*** Data to examine Section Begins ***

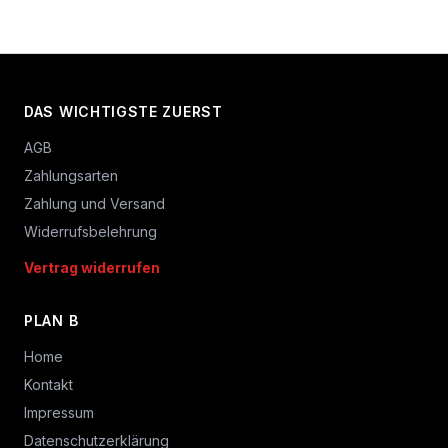
DAS WICHTIGSTE ZUERST
AGB
Zahlungsarten
Zahlung und Versand
Widerrufsbelehrung
Vertrag widerrufen
PLAN B
Home
Kontakt
Impressum
Datenschutzerklärung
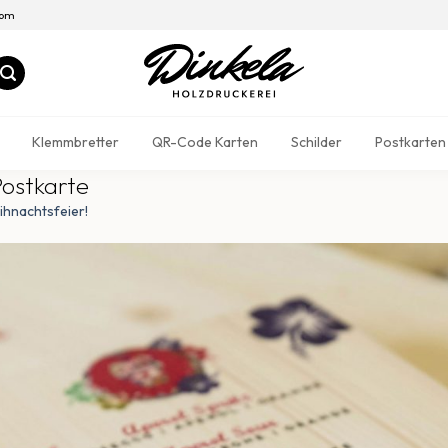
com
Klemmbretter
QR-Code Karten
Schilder
Postkarten
ostkarte
ihnachtsfeier!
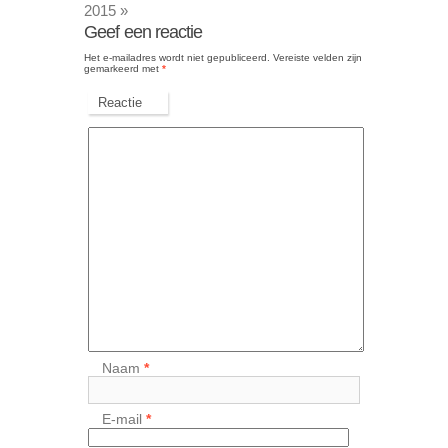
2015
»
Geef een reactie
Het e-mailadres wordt niet gepubliceerd.
Vereiste velden zijn
gemarkeerd met
*
Reactie
Naam
*
E-mail
*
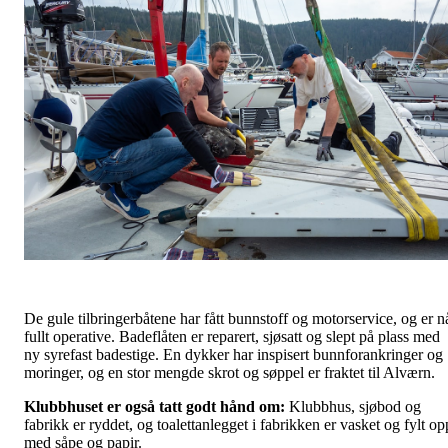
De gule tilbringerbåtene har fått bunnstoff og motorservice, og er n
fullt operative. Badeflåten er reparert, sjøsatt og slept på plass med
ny syrefast badestige. En dykker har inspisert bunnforankringer og
moringer, og en stor mengde skrot og søppel er fraktet til Alværn.
Klubbhuset er også tatt godt hånd om:
Klubbhus, sjøbod og
fabrikk er ryddet, og toalettanlegget i fabrikken er vasket og fylt op
med såpe og papir.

*** Data to examine Section Ends ***

**What is being asked**
Exact copy, pictures excluded: from the line with "ihnachtsfeier!" up to and including the line with "ny syrefast badestige." in the data above.

**Solved exercise**
ihnachtsfeier!
2015
»
Geef een reactie
Het e-mailadres wordt niet gepubliceerd.
Vereiste velden zijn
gemarkeerd met
*
Reactie
Naam
*
E-mail
*
De gule tilbringerbåtene har fått bunnstoff og motorservice, og er n
fullt operative. Badeflåten er reparert, sjøsatt og slept på plass med
ny syrefast badestige. En dykker har inspisert bunnforankringer og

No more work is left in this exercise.